Oninit® Log Ripper — Grafana & Prometheus

The ripper exposes capture health as Prometheus metrics. Drop-in provisioning files + curated dashboards ship in the package so an operator can wire the ripper into Grafana with no JSON authoring. This page covers the metric set, the install path for two datasource flavors (Prometheus or the Oninit Grafana plugin), the panels in each dashboard, and the operator playbook for the SLO signals.

The /metrics endpoint

An embedded HTTP server inside the ripper serves /metrics in Prometheus text-exposition format v0.0.4 and /healthz for orchestrator liveness probes.
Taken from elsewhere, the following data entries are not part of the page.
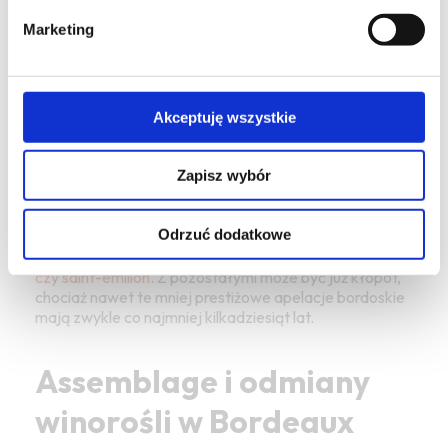
W regionie Bordeaux produkcja wina wynosi średnio
Marketing
około 850 milionów butelek rocznie, co generuje
wartość zbliżoną do 2 miliardów euro. Bordeaux
odpowiada za około 1,5% całej światowej produkcji
wina i około 15% wina produkowanego we Francji.
Akceptuję wszystkie
Większość stanowią wina średniej klasy, dostępne
w szerokiej dystrybucji, podczas gdy tylko niewielki
ułamek to wina najwyższej klasy, o wyjątkowo
Zapisz wybór
wysokiej cenie i prestiżu.
Większość z nas na pewno skojarzy Bordeaux z winami
Odrzuć dodatkowe
z
sauternes, graves, margaux, médoc, pauillac, saint-
julien, saint-estèphe, pessac-léognan, pomerol
czy saint-émilion
. Z pozostałymi może być już kłopot,
chociaż nawet te mniej prestiżowe apelacje bordoskie
mają zwykle co najmniej kilkadziesiąt lat.
Assemblage i odmiany
winorośli w Bordeaux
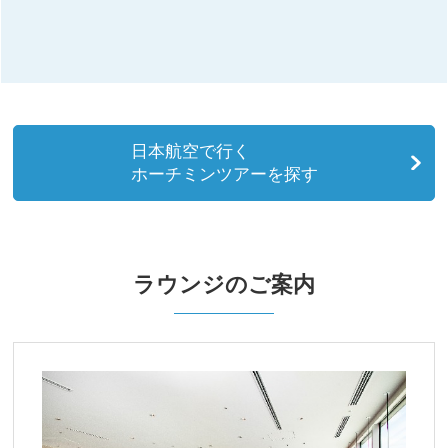
日本航空で行く
ホーチミンツアーを探す
ラウンジのご案内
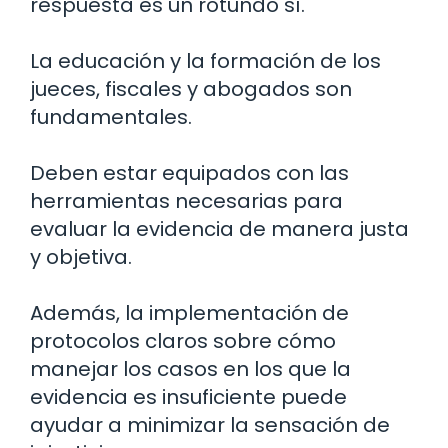
respuesta es un rotundo sí.
La educación y la formación de los
jueces, fiscales y abogados son
fundamentales.
Deben estar equipados con las
herramientas necesarias para
evaluar la evidencia de manera justa
y objetiva.
Además, la implementación de
protocolos claros sobre cómo
manejar los casos en los que la
evidencia es insuficiente puede
ayudar a minimizar la sensación de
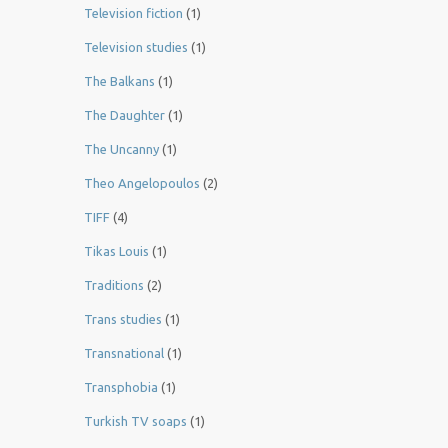
Television fiction
(1)
Television studies
(1)
The Balkans
(1)
The Daughter
(1)
The Uncanny
(1)
Theo Angelopoulos
(2)
TIFF
(4)
Tikas Louis
(1)
Traditions
(2)
Trans studies
(1)
Transnational
(1)
Transphobia
(1)
Turkish TV soaps
(1)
The endpoint is default-disabled: the ripper opens no listening sockets unless monitoring.prometheus.port is non-zero. Enable in the YAML:

monitoring:
  prometheus:
    port: 9091
    bind: "0.0.0.0"   # 127.0.0.1 to keep loopback-only

Default bind is 127.0.0.1 — a fresh enable carries no external attack surface. Set 0.0.0.0 to allow a Prometheus server on a different host to scrape; wrap with a reverse proxy (nginx / haproxy / Caddy) if the link crosses an untrusted network. The embedded server is plain HTTP, no TLS, no authentication — tunnel it.

Metric families

Five families ship in v1, all named with the oni_logripper_ prefix per CNCF Prometheus naming convention:

oni_logripper_build_info — gauge, labels version. Constant 1, advertises the running ripper version. Use as the info metric in Grafana’s build-info stat.
oni_logripper_records_total — counter, labels worker, op. Records emitted, broken down per worker per op ∈ insert / update / delete / truncate / discard. The discard bucket is the early-warning signal: any non-zero rate means CDC is falling behind log recycling.
oni_logripper_lag_seconds — gauge, labels worker. Source wall-clock minus this worker’s last seen transaction timestamp. 0 if no transaction has been captured yet. The primary SLO signal.
oni_logripper_recovery_count — counter, labels worker. How many times this worker has restarted its CDC session via cdc_activatesess after an ifx_lo_read failure. Sustained non-zero rate points at network instability between ripper and source.
oni_logripper_worker_running — gauge, labels worker. 1 if the worker thread is actively running, 0 if stopped. Sum across workers for the “expected vs actual” comparison.

Sample scrape:

$ curl -s http://ripper-host:9091/metrics
# HELP oni_logripper_build_info Constant 1 with build metadata labels.
# TYPE oni_logripper_build_info gauge
oni_logripper_build_info{version="1.0.0"} 1
# HELP oni_logripper_records_total Records emitted per worker per op.
# TYPE oni_logripper_records_total counter
oni_logripper_records_total{worker="0",op="insert"} 1234
oni_logripper_records_total{worker="0",op="update"} 567
oni_logripper_records_total{worker="0",op="delete"} 12
oni_logripper_records_total{worker="0",op="truncate"} 0
oni_logripper_records_total{worker="0",op="discard"} 0
oni_logripper_records_total{worker="1",op="insert"} 845
oni_logripper_records_total{worker="1",op="update"} 230
# HELP oni_logripper_lag_seconds Real-time capture lag in seconds.
# TYPE oni_logripper_lag_seconds gauge
oni_logripper_lag_seconds{worker="0"} 3
oni_logripper_lag_seconds{worker="1"} 2
# HELP oni_logripper_recovery_count Worker recovery attempts.
# TYPE oni_logripper_recovery_count counter
oni_logripper_recovery_count{worker="0"} 0
oni_logripper_recovery_count{worker="1"} 0
# HELP oni_logripper_worker_running 1 if worker is running, 0 otherwise.
# TYPE oni_logripper_worker_running gauge
oni_logripper_worker_running{worker="0"} 1
oni_logripper_worker_running{worker="1"} 1

/healthz liveness probe

/healthz returns HTTP 200 with body OK when every worker reports error == 0, otherwise HTTP 503 with body UNHEALTHY. Standard shape for orchestrator liveness probes.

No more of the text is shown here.